Alexandra Benavente-Perez
@SUNY College of Optometry
Alexandra Benavente is an Associate Clinical Professor at the SUNY College of Optometry. She received her degree in Optometry and Optics from the College of Science and Medicine in Valladolid, Spain; MS in Investigative Ophthalmology and Vision Science from the University of Manchester, UK; and Ph.D. in Vision Science from Aston University, Birmingham, UK. She is the Principal Investigator of her research lab, focused on identifying the mechanisms that lead to myopia and associated blinding consequences. She has been a part of the clinical research effort at the college through the Clinical Vision Research Center since its creation in 2013, where she has been a Principal Investigator in a multi-center research study and sub-Investigator in more than 20 clinical studies.
Matt Jaskulski
@Indiana University
Dr.
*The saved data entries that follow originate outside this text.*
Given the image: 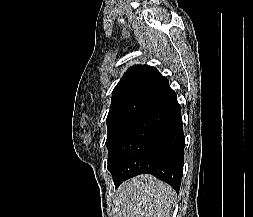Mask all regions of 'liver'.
Segmentation results:
<instances>
[{
	"instance_id": "liver-1",
	"label": "liver",
	"mask_w": 253,
	"mask_h": 217,
	"mask_svg": "<svg viewBox=\"0 0 253 217\" xmlns=\"http://www.w3.org/2000/svg\"><path fill=\"white\" fill-rule=\"evenodd\" d=\"M122 217H170L175 191L152 175L124 182L117 191Z\"/></svg>"
}]
</instances>
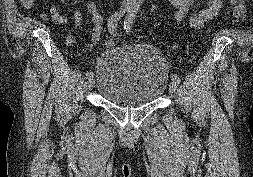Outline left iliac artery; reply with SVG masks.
Segmentation results:
<instances>
[{
	"label": "left iliac artery",
	"instance_id": "44dca946",
	"mask_svg": "<svg viewBox=\"0 0 253 177\" xmlns=\"http://www.w3.org/2000/svg\"><path fill=\"white\" fill-rule=\"evenodd\" d=\"M137 12H138V8H132L129 10V13L125 18L124 29L127 33H130L132 31L133 22H134L136 15H137ZM171 79L173 81H175L176 83H180V78L177 74H172Z\"/></svg>",
	"mask_w": 253,
	"mask_h": 177
}]
</instances>
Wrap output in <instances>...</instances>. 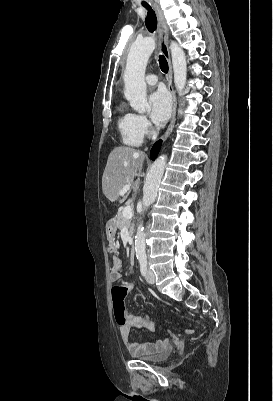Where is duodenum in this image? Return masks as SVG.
<instances>
[{
  "mask_svg": "<svg viewBox=\"0 0 273 401\" xmlns=\"http://www.w3.org/2000/svg\"><path fill=\"white\" fill-rule=\"evenodd\" d=\"M129 259L131 262H134L135 260V248L134 246H131L130 250H129Z\"/></svg>",
  "mask_w": 273,
  "mask_h": 401,
  "instance_id": "duodenum-1",
  "label": "duodenum"
}]
</instances>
Matt Jaskulski works as an optical research software developer at Indiana University Clinical Optics Research Lab. He works on numerical modeling of human eyes wearing novel optical corrections. He obtained his Ph.D. in physiological optics and aging of the visual system from the University of Murcia. He also holds an M.Sc. Degree from the Technical University of Wroclaw (Poland) and two engineering degrees in Optoelectronics and Biomedical Engineering. Matt is a co-founder and CEO of vision.app (we care for your eyes). Matt’s research interests include retinal image simulations (computer simulations of how a person sees), analysis of optical aberrations of the human eye, and understanding the pandemic of myopia in children. To these ends, he employs programming in Matlab and Android.